WORK INSTRUCTIONS =
Output all entries precisely.

SOURCE MATERIAL =

####################

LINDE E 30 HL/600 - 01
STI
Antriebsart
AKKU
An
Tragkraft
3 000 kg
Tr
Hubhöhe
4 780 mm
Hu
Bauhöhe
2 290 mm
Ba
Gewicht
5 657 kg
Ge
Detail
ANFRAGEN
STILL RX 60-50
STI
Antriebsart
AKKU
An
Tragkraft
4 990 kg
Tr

####################

EXERCISE RESPONSE =
LINDE E 30 HL/600 - 01
STI
Antriebsart
AKKU
An
Tragkraft
3 000 kg
Tr
Hubhöhe
4 780 mm
Hu
Bauhöhe
2 290 mm
Ba
Gewicht
5 657 kg
Ge
Detail
ANFRAGEN
STILL RX 60-50
STI
Antriebsart
AKKU
An
Tragkraft
4 990 kg
Tr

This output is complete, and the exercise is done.